Minister of economy Kazakhstan

* Devoted presidential loyalist takes control of new ministry
* Energy sector drives Kazakhstan's economy
* Growth to be hit by slowdown in Russia this year (Adds Nazarbayev quotes, detail, background)
ALMATY, Aug 6 Kazakhstan has created a new super size energy ministry as its economy suffers from the shutdown of a giant oilfield and the collapse of exports to Ukraine and sanctions-hit Russia.
President Nursultan Nazarbayev on Wednesday appointed 65-year-old close ally Vladimir Shkolnik, a two times former energy minister, to head the former oil and gas ministry combined with the industry and new technologies ministry and the environmental protection ministry.
"Generally speaking, our energy sector is in disarray, " Nazarbayev told a government meeting.
"It is hard to understand, why one government body must be responsible for oil and gas, while another one deals with solid energy resources, the third department controls the power grid and the fourth one the nuclear industry, " said the 74-year-old former steel worker whose word is final in Kazakhstan.
"This is why I believe it is time to concentrate the entire energy sector in the hands of one person."
Until Wednesday, Shkolnik was in charge of national uranium company Kazatomprom.
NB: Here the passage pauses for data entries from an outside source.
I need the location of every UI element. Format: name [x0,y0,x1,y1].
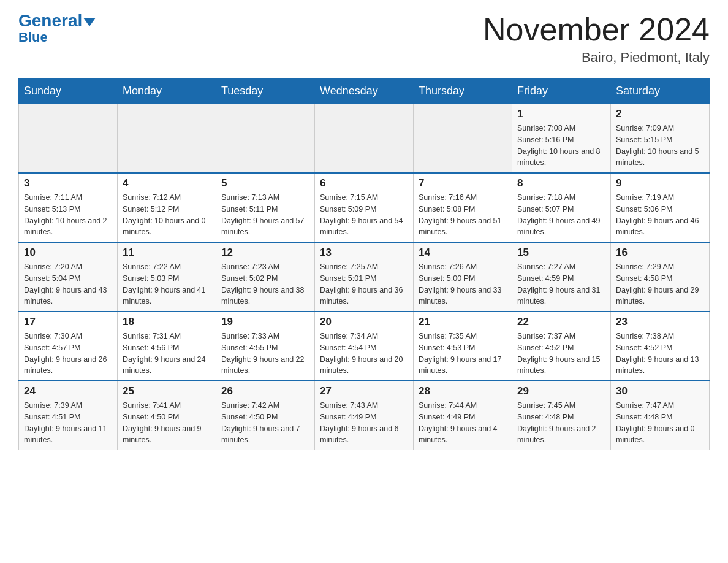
table-row: 4Sunrise: 7:12 AMSunset: 5:12 PMDaylight… [118,173,216,242]
day-number: 23 [616,316,704,328]
table-row: 19Sunrise: 7:33 AMSunset: 4:55 PMDayligh… [216,312,315,381]
day-number: 11 [123,247,211,259]
day-info: Sunrise: 7:20 AMSunset: 5:04 PMDaylight:… [24,261,112,307]
table-row: 1Sunrise: 7:08 AMSunset: 5:16 PMDaylight… [512,104,611,174]
table-row: 12Sunrise: 7:23 AMSunset: 5:02 PMDayligh… [216,242,315,312]
col-friday: Friday [512,79,611,104]
day-number: 18 [123,316,211,328]
day-number: 4 [123,177,211,190]
table-row: 29Sunrise: 7:45 AMSunset: 4:48 PMDayligh… [512,381,611,450]
day-number: 30 [616,385,704,397]
day-number: 21 [419,316,507,328]
logo-blue-text: Blue [18,29,48,45]
day-info: Sunrise: 7:35 AMSunset: 4:53 PMDaylight:… [419,331,507,377]
table-row: 7Sunrise: 7:16 AMSunset: 5:08 PMDaylight… [414,173,512,242]
table-row: 14Sunrise: 7:26 AMSunset: 5:00 PMDayligh… [414,242,512,312]
day-number: 25 [123,385,211,397]
day-number: 27 [320,385,408,397]
logo: General Blue [18,12,96,45]
day-number: 6 [320,177,408,190]
day-number: 20 [320,316,408,328]
day-number: 28 [419,385,507,397]
day-info: Sunrise: 7:23 AMSunset: 5:02 PMDaylight:… [221,261,309,307]
table-row: 20Sunrise: 7:34 AMSunset: 4:54 PMDayligh… [315,312,414,381]
table-row [216,104,315,174]
calendar-row: 17Sunrise: 7:30 AMSunset: 4:57 PMDayligh… [19,312,710,381]
day-number: 16 [616,247,704,259]
table-row: 16Sunrise: 7:29 AMSunset: 4:58 PMDayligh… [611,242,710,312]
col-monday: Monday [118,79,216,104]
table-row: 21Sunrise: 7:35 AMSunset: 4:53 PMDayligh… [414,312,512,381]
col-thursday: Thursday [414,79,512,104]
day-number: 17 [24,316,112,328]
table-row: 9Sunrise: 7:19 AMSunset: 5:06 PMDaylight… [611,173,710,242]
table-row: 3Sunrise: 7:11 AMSunset: 5:13 PMDaylight… [19,173,118,242]
calendar-row: 10Sunrise: 7:20 AMSunset: 5:04 PMDayligh… [19,242,710,312]
table-row: 13Sunrise: 7:25 AMSunset: 5:01 PMDayligh… [315,242,414,312]
day-number: 13 [320,247,408,259]
day-info: Sunrise: 7:37 AMSunset: 4:52 PMDaylight:… [517,331,605,377]
table-row: 17Sunrise: 7:30 AMSunset: 4:57 PMDayligh… [19,312,118,381]
day-number: 19 [221,316,309,328]
calendar-header-row: Sunday Monday Tuesday Wednesday Thursday… [19,79,710,104]
table-row: 6Sunrise: 7:15 AMSunset: 5:09 PMDaylight… [315,173,414,242]
day-info: Sunrise: 7:22 AMSunset: 5:03 PMDaylight:… [123,261,211,307]
day-info: Sunrise: 7:38 AMSunset: 4:52 PMDaylight:… [616,331,704,377]
table-row: 25Sunrise: 7:41 AMSunset: 4:50 PMDayligh… [118,381,216,450]
table-row: 26Sunrise: 7:42 AMSunset: 4:50 PMDayligh… [216,381,315,450]
table-row: 24Sunrise: 7:39 AMSunset: 4:51 PMDayligh… [19,381,118,450]
title-area: November 2024 Bairo, Piedmont, Italy [483,12,710,66]
day-info: Sunrise: 7:44 AMSunset: 4:49 PMDaylight:… [419,400,507,446]
day-info: Sunrise: 7:34 AMSunset: 4:54 PMDaylight:… [320,331,408,377]
table-row: 22Sunrise: 7:37 AMSunset: 4:52 PMDayligh… [512,312,611,381]
table-row [118,104,216,174]
day-info: Sunrise: 7:41 AMSunset: 4:50 PMDaylight:… [123,400,211,446]
day-info: Sunrise: 7:27 AMSunset: 4:59 PMDaylight:… [517,261,605,307]
day-info: Sunrise: 7:47 AMSunset: 4:48 PMDaylight:… [616,400,704,446]
table-row: 2Sunrise: 7:09 AMSunset: 5:15 PMDaylight… [611,104,710,174]
day-number: 15 [517,247,605,259]
calendar-row: 24Sunrise: 7:39 AMSunset: 4:51 PMDayligh… [19,381,710,450]
day-number: 8 [517,177,605,190]
table-row: 28Sunrise: 7:44 AMSunset: 4:49 PMDayligh… [414,381,512,450]
day-info: Sunrise: 7:16 AMSunset: 5:08 PMDaylight:… [419,192,507,238]
day-info: Sunrise: 7:45 AMSunset: 4:48 PMDaylight:… [517,400,605,446]
day-info: Sunrise: 7:39 AMSunset: 4:51 PMDaylight:… [24,400,112,446]
logo-general-text: General [18,12,96,29]
day-info: Sunrise: 7:29 AMSunset: 4:58 PMDaylight:… [616,261,704,307]
day-info: Sunrise: 7:25 AMSunset: 5:01 PMDaylight:… [320,261,408,307]
day-number: 12 [221,247,309,259]
day-number: 26 [221,385,309,397]
table-row: 23Sunrise: 7:38 AMSunset: 4:52 PMDayligh… [611,312,710,381]
table-row: 11Sunrise: 7:22 AMSunset: 5:03 PMDayligh… [118,242,216,312]
day-number: 1 [517,108,605,120]
col-saturday: Saturday [611,79,710,104]
day-info: Sunrise: 7:19 AMSunset: 5:06 PMDaylight:… [616,192,704,238]
day-info: Sunrise: 7:30 AMSunset: 4:57 PMDaylight:… [24,331,112,377]
col-wednesday: Wednesday [315,79,414,104]
calendar-row: 1Sunrise: 7:08 AMSunset: 5:16 PMDaylight… [19,104,710,174]
day-number: 10 [24,247,112,259]
day-number: 3 [24,177,112,190]
table-row: 8Sunrise: 7:18 AMSunset: 5:07 PMDaylight… [512,173,611,242]
day-info: Sunrise: 7:13 AMSunset: 5:11 PMDaylight:… [221,192,309,238]
table-row: 30Sunrise: 7:47 AMSunset: 4:48 PMDayligh… [611,381,710,450]
day-number: 2 [616,108,704,120]
table-row: 27Sunrise: 7:43 AMSunset: 4:49 PMDayligh… [315,381,414,450]
calendar-row: 3Sunrise: 7:11 AMSunset: 5:13 PMDaylight… [19,173,710,242]
day-number: 9 [616,177,704,190]
calendar: Sunday Monday Tuesday Wednesday Thursday… [18,78,710,450]
day-number: 7 [419,177,507,190]
day-info: Sunrise: 7:15 AMSunset: 5:09 PMDaylight:… [320,192,408,238]
logo-triangle-icon [83,18,96,26]
table-row [315,104,414,174]
table-row: 5Sunrise: 7:13 AMSunset: 5:11 PMDaylight… [216,173,315,242]
table-row: 10Sunrise: 7:20 AMSunset: 5:04 PMDayligh… [19,242,118,312]
day-info: Sunrise: 7:18 AMSunset: 5:07 PMDaylight:… [517,192,605,238]
day-info: Sunrise: 7:43 AMSunset: 4:49 PMDaylight:… [320,400,408,446]
day-info: Sunrise: 7:42 AMSunset: 4:50 PMDaylight:… [221,400,309,446]
table-row [414,104,512,174]
table-row: 15Sunrise: 7:27 AMSunset: 4:59 PMDayligh… [512,242,611,312]
day-number: 14 [419,247,507,259]
day-number: 24 [24,385,112,397]
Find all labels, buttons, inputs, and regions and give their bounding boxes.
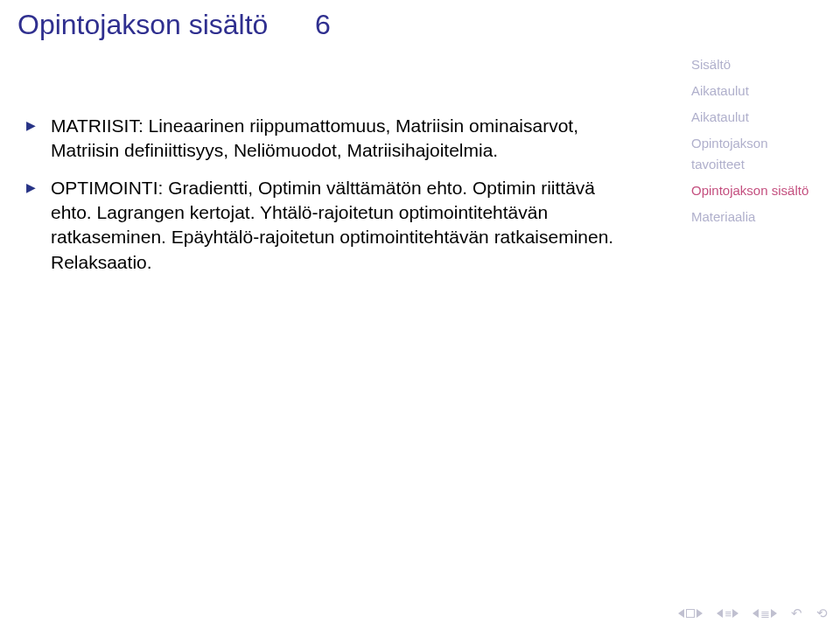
sidebar-item-aikataulut-2[interactable]: Aikataulut xyxy=(691,107,822,128)
triangle-right-icon xyxy=(771,609,777,618)
page-title: Opintojakson sisältö xyxy=(18,9,268,41)
square-icon xyxy=(686,609,695,618)
content-body: MATRIISIT: Lineaarinen riippumattomuus, … xyxy=(26,114,621,287)
sidebar-item-sisalto[interactable]: Sisältö xyxy=(691,54,822,75)
nav-prev-slide[interactable] xyxy=(678,609,703,618)
sidebar-item-tavoitteet[interactable]: Opintojakson tavoitteet xyxy=(691,133,822,175)
bars-icon: ≡ xyxy=(724,607,731,620)
frame-number: 6 xyxy=(315,9,331,41)
nav-back[interactable]: ↶ xyxy=(791,606,802,621)
sidebar: Sisältö Aikataulut Aikataulut Opintojaks… xyxy=(691,54,822,233)
triangle-right-icon xyxy=(696,609,703,618)
beamer-nav-bar: ≡ ≣ ↶ ⟲ xyxy=(678,606,828,621)
triangle-left-icon xyxy=(717,609,723,618)
bullet-2: OPTIMOINTI: Gradientti, Optimin välttämä… xyxy=(26,176,621,275)
triangle-left-icon xyxy=(678,609,684,618)
undo-icon: ↶ xyxy=(791,606,802,621)
bullet-1: MATRIISIT: Lineaarinen riippumattomuus, … xyxy=(26,114,621,164)
refresh-icon: ⟲ xyxy=(816,606,828,621)
sidebar-item-aikataulut-1[interactable]: Aikataulut xyxy=(691,80,822,102)
nav-refresh[interactable]: ⟲ xyxy=(816,606,828,621)
nav-prev-section[interactable]: ≡ xyxy=(717,607,738,620)
triangle-right-icon xyxy=(732,609,738,618)
bars-icon: ≣ xyxy=(760,607,769,620)
nav-prev-sub[interactable]: ≣ xyxy=(752,607,777,620)
sidebar-item-materiaalia[interactable]: Materiaalia xyxy=(691,206,822,228)
triangle-left-icon xyxy=(752,609,759,618)
sidebar-item-sisalto-current[interactable]: Opintojakson sisältö xyxy=(691,180,822,201)
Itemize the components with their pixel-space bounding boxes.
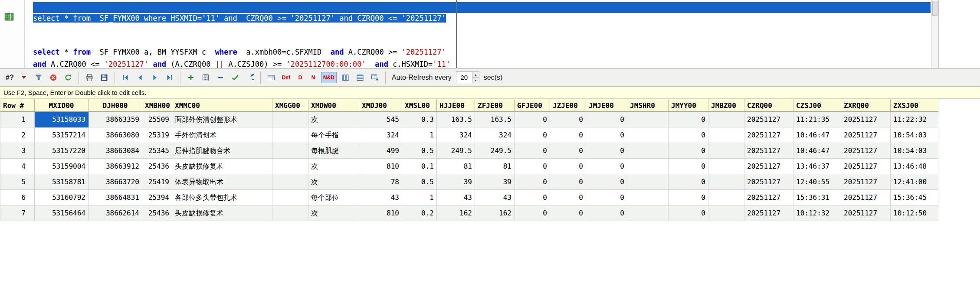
grid-cell[interactable]: 545 <box>359 112 402 127</box>
grid-cell[interactable]: 0 <box>586 205 627 221</box>
grid-cell[interactable]: 20251127 <box>744 159 793 174</box>
grid-cell[interactable]: 次 <box>308 174 359 190</box>
grid-cell[interactable]: 10:46:47 <box>793 143 841 159</box>
grid-cell[interactable]: 头皮缺损修复术 <box>172 159 272 174</box>
grid-cell[interactable]: 20251127 <box>744 190 793 205</box>
grid-cell[interactable] <box>708 127 744 143</box>
row-view-button[interactable] <box>354 72 366 84</box>
grid-cell[interactable]: 0 <box>550 159 586 174</box>
filter-button[interactable] <box>33 72 45 84</box>
grid-cell[interactable]: 324 <box>359 127 402 143</box>
grid-cell[interactable] <box>272 127 308 143</box>
grid-cell[interactable]: 38662614 <box>88 205 142 221</box>
column-header-jmyy00[interactable]: JMYY00 <box>669 99 708 112</box>
grid-cell[interactable]: 头皮缺损修复术 <box>172 205 272 221</box>
grid-cell[interactable]: 0 <box>550 174 586 190</box>
grid-cell[interactable]: 0 <box>515 205 550 221</box>
grid-cell[interactable]: 43 <box>359 190 402 205</box>
column-header-jmje00[interactable]: JMJE00 <box>586 99 627 112</box>
grid-cell[interactable]: 38663080 <box>88 127 142 143</box>
grid-cell[interactable] <box>272 159 308 174</box>
row-number-cell[interactable]: 7 <box>0 205 35 221</box>
grid-cell[interactable]: 20251127 <box>841 174 891 190</box>
grid-cell[interactable] <box>627 174 669 190</box>
now-value-button[interactable]: N <box>308 72 318 83</box>
column-header-xmsl00[interactable]: XMSL00 <box>402 99 437 112</box>
refresh-interval-input[interactable] <box>456 72 472 83</box>
grid-cell[interactable] <box>272 143 308 159</box>
next-record-button[interactable] <box>149 72 161 84</box>
grid-cell[interactable]: 0 <box>586 159 627 174</box>
grid-cell[interactable]: 0.5 <box>402 174 437 190</box>
grid-cell[interactable]: 0 <box>550 112 586 127</box>
default-value-button[interactable]: Def <box>280 72 292 83</box>
grid-cell[interactable]: 0 <box>515 159 550 174</box>
grid-options-button[interactable] <box>265 72 277 84</box>
column-header-xmdj00[interactable]: XMDJ00 <box>359 99 402 112</box>
column-header-hjje00[interactable]: HJJE00 <box>437 99 475 112</box>
grid-cell[interactable]: 面部外伤清创整形术 <box>172 112 272 127</box>
grid-cell[interactable]: 0 <box>515 127 550 143</box>
grid-cell[interactable]: 53159004 <box>35 159 88 174</box>
grid-cell[interactable]: 0 <box>586 190 627 205</box>
grid-cell[interactable]: 0 <box>586 174 627 190</box>
grid-cell[interactable]: 38663359 <box>88 112 142 127</box>
grid-cell[interactable]: 10:46:47 <box>793 127 841 143</box>
grid-cell[interactable]: 10:12:50 <box>891 205 938 221</box>
grid-cell[interactable]: 20251127 <box>841 143 891 159</box>
grid-cell[interactable]: 53158781 <box>35 174 88 190</box>
grid-cell[interactable] <box>272 205 308 221</box>
row-number-cell[interactable]: 4 <box>0 159 35 174</box>
row-number-cell[interactable]: 5 <box>0 174 35 190</box>
grid-cell[interactable]: 15:36:31 <box>793 190 841 205</box>
grid-row-7[interactable]: 7531564643866261425436头皮缺损修复术次8100.21621… <box>0 205 938 221</box>
grid-cell[interactable] <box>627 143 669 159</box>
print-button[interactable] <box>83 72 95 84</box>
grid-cell[interactable] <box>708 205 744 221</box>
grid-cell[interactable]: 10:54:03 <box>891 143 938 159</box>
grid-cell[interactable]: 78 <box>359 174 402 190</box>
grid-cell[interactable]: 0 <box>669 127 708 143</box>
grid-cell[interactable]: 38663912 <box>88 159 142 174</box>
grid-cell[interactable]: 11:22:32 <box>891 112 938 127</box>
grid-cell[interactable]: 屈伸指肌腱吻合术 <box>172 143 272 159</box>
grid-cell[interactable] <box>708 112 744 127</box>
grid-cell[interactable] <box>627 127 669 143</box>
grid-cell[interactable]: 162 <box>437 205 475 221</box>
editor-scrollbar[interactable] <box>931 0 939 68</box>
grid-cell[interactable]: 0 <box>669 205 708 221</box>
column-header-zxsj00[interactable]: ZXSJ00 <box>891 99 938 112</box>
grid-row-5[interactable]: 5531587813866372025419体表异物取出术次780.539390… <box>0 174 938 190</box>
last-record-button[interactable] <box>164 72 176 84</box>
grid-row-2[interactable]: 2531572143866308025319手外伤清创术每个手指32413243… <box>0 127 938 143</box>
grid-cell[interactable]: 0 <box>550 190 586 205</box>
grid-row-3[interactable]: 3531572203866308425345屈伸指肌腱吻合术每根肌腱4990.5… <box>0 143 938 159</box>
grid-cell[interactable]: 20251127 <box>841 205 891 221</box>
grid-cell[interactable]: 25345 <box>142 143 172 159</box>
grid-cell[interactable]: 810 <box>359 159 402 174</box>
grid-cell[interactable]: 0 <box>550 127 586 143</box>
grid-cell[interactable]: 163.5 <box>475 112 515 127</box>
grid-cell[interactable] <box>708 159 744 174</box>
column-header-jzje00[interactable]: JZJE00 <box>550 99 586 112</box>
grid-cell[interactable] <box>627 205 669 221</box>
grid-cell[interactable]: 次 <box>308 159 359 174</box>
grid-cell[interactable]: 10:12:32 <box>793 205 841 221</box>
grid-cell[interactable]: 43 <box>437 190 475 205</box>
date-value-button[interactable]: D <box>295 72 305 83</box>
grid-cell[interactable]: 20251127 <box>841 190 891 205</box>
grid-cell[interactable]: 20251127 <box>841 127 891 143</box>
grid-cell[interactable]: 53160792 <box>35 190 88 205</box>
sql-line-query3-clipped[interactable]: and A.CZRQ00 <= '20251127' and (A.CZRQ00… <box>33 59 450 68</box>
grid-cell[interactable]: 25509 <box>142 112 172 127</box>
refresh-button[interactable] <box>62 72 74 84</box>
grid-cell[interactable]: 20251127 <box>744 174 793 190</box>
column-header-mxid00[interactable]: MXID00 <box>35 99 88 112</box>
now-and-date-value-button[interactable]: N&D <box>321 72 337 83</box>
grid-cell[interactable]: 0.1 <box>402 159 437 174</box>
grid-cell[interactable]: 0 <box>586 143 627 159</box>
grid-cell[interactable] <box>627 112 669 127</box>
grid-cell[interactable]: 0 <box>550 143 586 159</box>
grid-cell[interactable] <box>627 159 669 174</box>
grid-cell[interactable]: 20251127 <box>841 159 891 174</box>
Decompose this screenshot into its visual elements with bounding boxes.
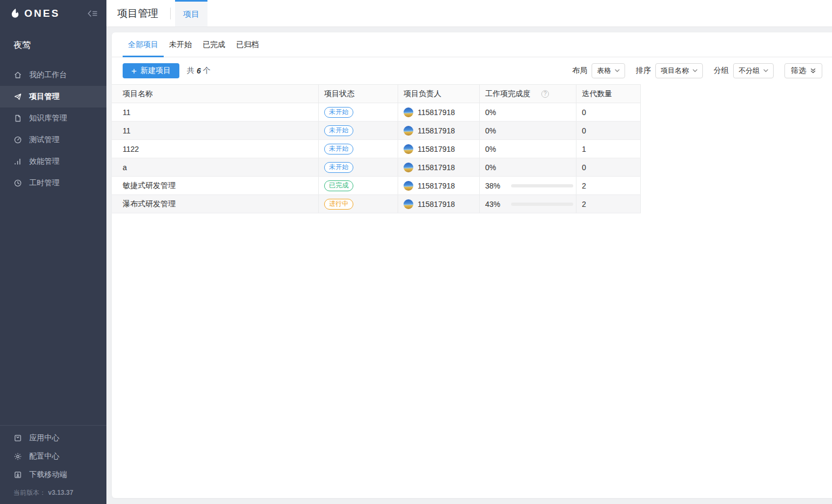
column-header-owner: 项目负责人 (398, 85, 480, 103)
sidebar-item-label: 效能管理 (29, 157, 59, 166)
project-name-cell[interactable]: a (112, 158, 319, 176)
project-progress-cell: 0% (480, 103, 576, 121)
home-icon (14, 71, 22, 79)
owner-name: 115817918 (418, 182, 455, 190)
sidebar-item-config-center[interactable]: 配置中心 (0, 447, 106, 466)
avatar (404, 199, 413, 209)
sidebar-item-timesheet[interactable]: 工时管理 (0, 172, 106, 194)
sidebar-nav: 我的工作台 项目管理 知识库管理 测试管理 (0, 64, 106, 194)
project-owner-cell: 115817918 (398, 122, 480, 139)
project-status-cell: 已完成 (319, 177, 398, 194)
sidebar-item-download-mobile[interactable]: 下载移动端 (0, 466, 106, 484)
layout-control: 布局 表格 (572, 63, 625, 78)
project-name-cell[interactable]: 敏捷式研发管理 (112, 177, 319, 194)
filter-tab-done[interactable]: 已完成 (197, 32, 231, 57)
sidebar-item-label: 知识库管理 (29, 113, 67, 123)
main-area: 项目管理 项目 全部项目 未开始 已完成 已归档 + 新建项目 共 6 (106, 0, 832, 504)
column-header-progress-label: 工作项完成度 (485, 89, 531, 99)
table-row[interactable]: 11 未开始 115817918 0% 0 (112, 103, 641, 122)
sprint-count-cell: 0 (576, 122, 641, 139)
chevron-down-icon (693, 69, 697, 72)
table-row[interactable]: 11 未开始 115817918 0% 0 (112, 122, 641, 140)
project-name-cell[interactable]: 11 (112, 103, 319, 121)
sidebar-item-testing[interactable]: 测试管理 (0, 129, 106, 151)
count-suffix: 个 (203, 66, 211, 76)
sidebar-item-performance[interactable]: 效能管理 (0, 151, 106, 172)
project-owner-cell: 115817918 (398, 177, 480, 194)
project-owner-cell: 115817918 (398, 158, 480, 176)
owner-name: 115817918 (418, 200, 455, 209)
progress-percent: 43% (485, 200, 504, 209)
new-project-button[interactable]: + 新建项目 (123, 63, 179, 78)
column-header-progress: 工作项完成度 ? (480, 85, 576, 103)
sidebar-item-label: 项目管理 (29, 92, 59, 102)
project-progress-cell: 0% (480, 122, 576, 139)
status-badge: 未开始 (324, 144, 353, 154)
project-progress-cell: 43% (480, 195, 576, 213)
chevron-down-icon (763, 69, 768, 72)
project-status-cell: 未开始 (319, 122, 398, 139)
project-name-cell[interactable]: 1122 (112, 140, 319, 158)
avatar (404, 181, 413, 191)
double-chevron-down-icon (810, 68, 816, 73)
status-badge: 未开始 (324, 107, 353, 118)
version-info: 当前版本：v3.13.37 (0, 484, 106, 504)
sidebar-spacer (0, 194, 106, 425)
help-icon[interactable]: ? (541, 90, 549, 98)
sidebar-item-label: 我的工作台 (29, 70, 67, 80)
sidebar-item-projects[interactable]: 项目管理 (0, 86, 106, 107)
sprint-count-cell: 0 (576, 103, 641, 121)
new-project-label: 新建项目 (140, 66, 171, 76)
sidebar-item-label: 应用中心 (29, 433, 59, 443)
gear-icon (14, 452, 22, 461)
group-control: 分组 不分组 (714, 63, 774, 78)
project-progress-cell: 0% (480, 158, 576, 176)
project-name-cell[interactable]: 11 (112, 122, 319, 139)
sort-value: 项目名称 (661, 66, 689, 76)
sprint-count-cell: 0 (576, 158, 641, 176)
tab-project[interactable]: 项目 (175, 0, 207, 26)
page-title: 项目管理 (117, 6, 158, 21)
progress-percent: 0% (485, 145, 504, 153)
column-header-status: 项目状态 (319, 85, 398, 103)
table-row[interactable]: 1122 未开始 115817918 0% 1 (112, 140, 641, 158)
ones-logo[interactable]: ONES (10, 8, 60, 19)
project-status-cell: 未开始 (319, 140, 398, 158)
avatar (404, 163, 413, 172)
performance-icon (14, 157, 22, 166)
version-label: 当前版本： (14, 489, 46, 496)
top-header: 项目管理 项目 (106, 0, 832, 27)
sidebar-item-wiki[interactable]: 知识库管理 (0, 107, 106, 129)
column-header-sprints: 迭代数量 (576, 85, 641, 103)
owner-name: 115817918 (418, 145, 455, 153)
download-icon (14, 471, 22, 479)
filter-label: 筛选 (791, 66, 806, 76)
project-status-cell: 进行中 (319, 195, 398, 213)
avatar (404, 107, 413, 117)
status-badge: 未开始 (324, 162, 353, 173)
sidebar-logo-row: ONES (0, 0, 106, 27)
sidebar-item-workbench[interactable]: 我的工作台 (0, 64, 106, 86)
filter-tab-archived[interactable]: 已归档 (231, 32, 264, 57)
sidebar-item-label: 工时管理 (29, 178, 59, 188)
sort-select[interactable]: 项目名称 (655, 63, 703, 78)
project-status-cell: 未开始 (319, 103, 398, 121)
sidebar-item-app-center[interactable]: 应用中心 (0, 429, 106, 447)
owner-name: 115817918 (418, 108, 455, 117)
layout-select[interactable]: 表格 (592, 63, 625, 78)
project-owner-cell: 115817918 (398, 195, 480, 213)
filter-tabs: 全部项目 未开始 已完成 已归档 (112, 32, 832, 57)
table-row[interactable]: 瀑布式研发管理 进行中 115817918 43% 2 (112, 195, 641, 213)
plus-icon: + (131, 66, 137, 76)
project-name-cell[interactable]: 瀑布式研发管理 (112, 195, 319, 213)
filter-tab-all[interactable]: 全部项目 (123, 32, 164, 57)
table-row[interactable]: a 未开始 115817918 0% 0 (112, 158, 641, 177)
filter-button[interactable]: 筛选 (784, 63, 822, 78)
group-value: 不分组 (739, 66, 760, 76)
table-row[interactable]: 敏捷式研发管理 已完成 115817918 38% 2 (112, 177, 641, 195)
group-select[interactable]: 不分组 (733, 63, 774, 78)
time-icon (14, 179, 22, 187)
filter-tab-not-started[interactable]: 未开始 (164, 32, 197, 57)
ones-flame-icon (10, 8, 21, 19)
sidebar-collapse-icon[interactable] (87, 9, 98, 18)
Kazakhstan is the world's largest producer of uranium. It is also Central Asia's largest economy and the second-largest ex-Soviet oil producer after Russia. Economic growth accelerated to 6 percent last year after a 5-percent rise in 2012.
But this year's growth is likely to be slower as oil production will remain stagnant due to halted output at the Kashagan oilfield, the world's biggest oil find of recent time, and because of economic slowdown in close trade partner Russia due to several rounds of U.S. and European Union sanctions imposed on Moscow over Ukraine.
FALLING EXPORTS
Kazakhstan's central bank devalued the national tenge currency by 19 percent in February to ease speculative pressure on the domestic foreign exchange market, support exporters of oil and industrial metals and sustain economic growth.
Economy and Budget Planning Minister Yerbolat Dosayev told the government meeting, however, that due to Western sanctions imposed on Russia, Kazakhstan's exports there had fallen by 21.7 percent in January-May year-on-year. Exports to Ukraine shrank by 31.1 percent in the same period.